DOA, Slow down voice, voice to text


#1

Hi

I am an English born speaker living in Montreal, struggling to learn French. I can read it and understand what I am reading pretty well, and when spoken clearly and slowly I can also understand a fair amount. So, since everyone in Montreal speaks very quickly, and since I often need to go to work meetings where people speak in French (quickly),I have been thinking about buying a Matrix Voice and programming it to pick the dominant speaker at any given time (using DOA), slow the voice down, and send it via bluetooth to my android smart phone so I can listen in to the slowed down speech on a headset, and optionally use voice to text to display the text on the smart phone screen. FYI, I have been programming for almost 50 years and do know some C++ so I am guessing that it would be best for me to use the C++ programming capability.

As mentioned above, I would like to use the Matrix Voice. I would like it to be battery powered, and prefer (after programming is done) for it to not require a raspberry pi (because the battery drain for a raspberry pi is substantial).

Besides wanting suggestions as to how to proceed (assuming this project is feasible which I would also like feedback on), I have some specific questions:

  • How do I do DOA on the Matrix Voice without being connected to a raspberry pi (I saw a reference to running ODAS on the raspbery pi but I am presuming that reference will not be helpful for unning without the raspberry pi)

  • How do I then use the DOA to filter the digital output of the sound picked up by the Matrix Voice to the direction found by the DOA

  • How much internal memory does the ESP32 have for storing sound so that I can delay sending out the slowed down sound?

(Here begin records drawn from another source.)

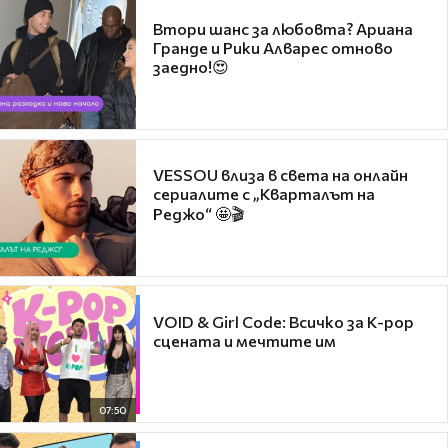
Втори шанс за любовта? Ариана
Гранде и Рики Алварес отново
заедно!😍
VESSOU влиза в света на онлайн
сериалите с „Кварталът на
Реджо“ 🤩🎬
VOID & Girl Code: Всичко за K-pop
сцената и мечтите им
07:50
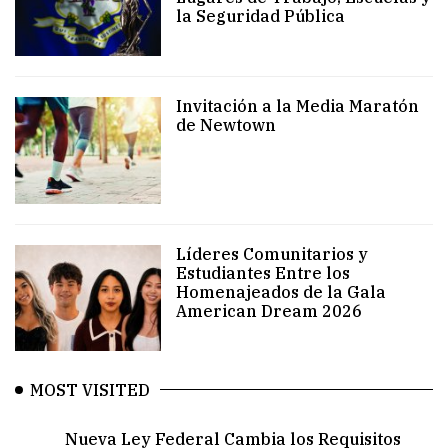
la Seguridad Pública
Invitación a la Media Maratón
de Newtown
Líderes Comunitarios y
Estudiantes Entre los
Homenajeados de la Gala
American Dream 2026
MOST VISITED
Nueva Ley Federal Cambia los Requisitos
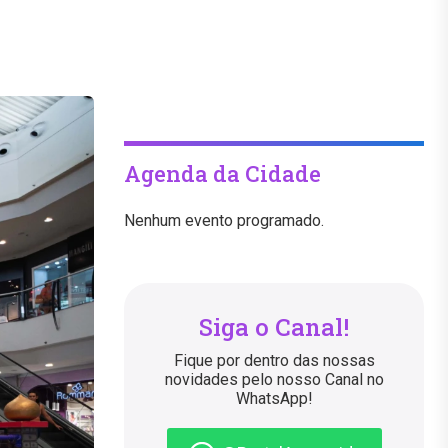
Agenda da Cidade
Nenhum evento programado.
Siga o Canal!
Fique por dentro das nossas
novidades pelo nosso Canal no
WhatsApp!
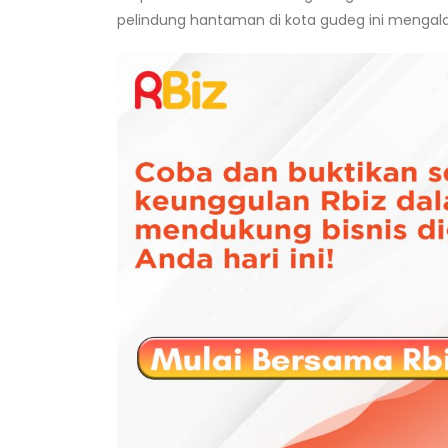
pelindung hantaman di kota gudeg ini mengalam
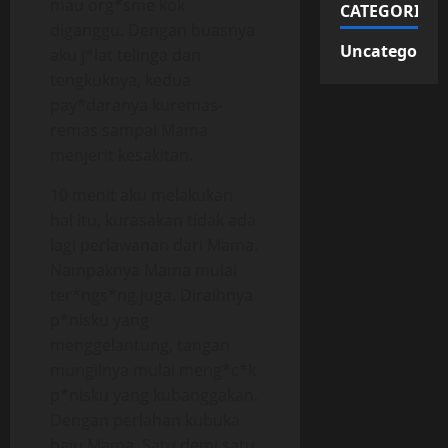
mau org*sme kok
CATEGORIES
diganggu. Dengan buasnya
Uncategorize
aku j*lat telinga dan
tengkuknya, kedua
pay*daranya kuremas-
remas sampai Mama
menjerit kesakitan.
10 menit aku melakukan
hal itu, kurasakan tidak ada
lagi perlawanan dari Mama.
Nampaknya Mama mulai
ter*ngs*ng juga. Diraihnya
p*nisku yang
menggelantung, tangan
mungilnya mulai meng*c*k
p*nisku yang kubanggakan.
Dengan perlahan kubuka
baju Mama. Satu demi satu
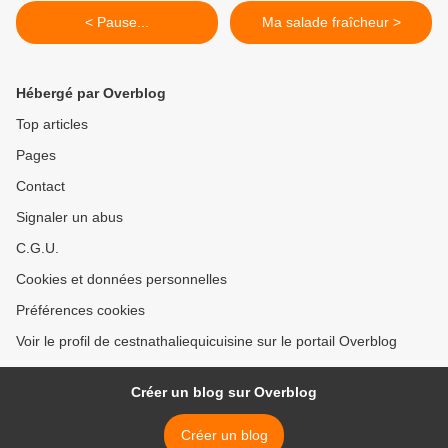
< Pause...
Ma salade fraîcheur >
Hébergé par Overblog
Top articles
Pages
Contact
Signaler un abus
C.G.U.
Cookies et données personnelles
Préférences cookies
Voir le profil de cestnathaliequicuisine sur le portail Overblog
Créer un blog sur Overblog
Créer un blog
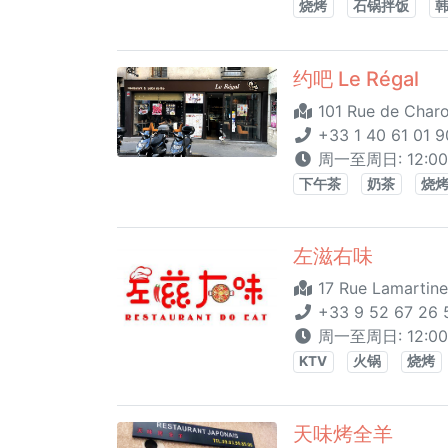
烧烤
石锅拌饭
约吧 Le Régal
101 Rue de Charo
+33 1 40 61 01 9
周一至周日: 12:00-
下午茶
奶茶
烧
左滋右味
17 Rue Lamartine
+33 9 52 67 26 
周一至周日: 12:00-1
KTV
火锅
烧烤
天味烤全羊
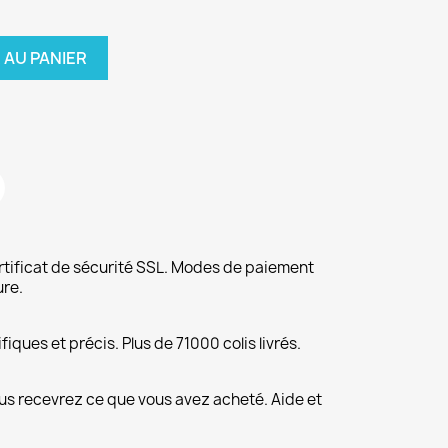
 AU PANIER
rtificat de sécurité SSL. Modes de paiement
ure.
fiques et précis. Plus de 71000 colis livrés.
us recevrez ce que vous avez acheté. Aide et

  • Does anyone know of any algorithms for effectively slowing down sound? I am guessing that if I sample at a high enough rate I can either slow down the playback of the sampled sound (which would effect the frequency) or I can repeat small sets of samples of sound (this seems a lot trickier)

  • What is the best way to send the digitized sound from the Matrix Voice via bluetooth to my android phone

  • How do I get the Matrix Voice to connect (pair) via bluetooth to my android phone?

  • How would I then get my android phone to use the bluetooth input to feed it to my headset?

  • What is the battery drain of the Matrix Voice when using bluetooth (which requires the microcontroller version of the Matrix Voice)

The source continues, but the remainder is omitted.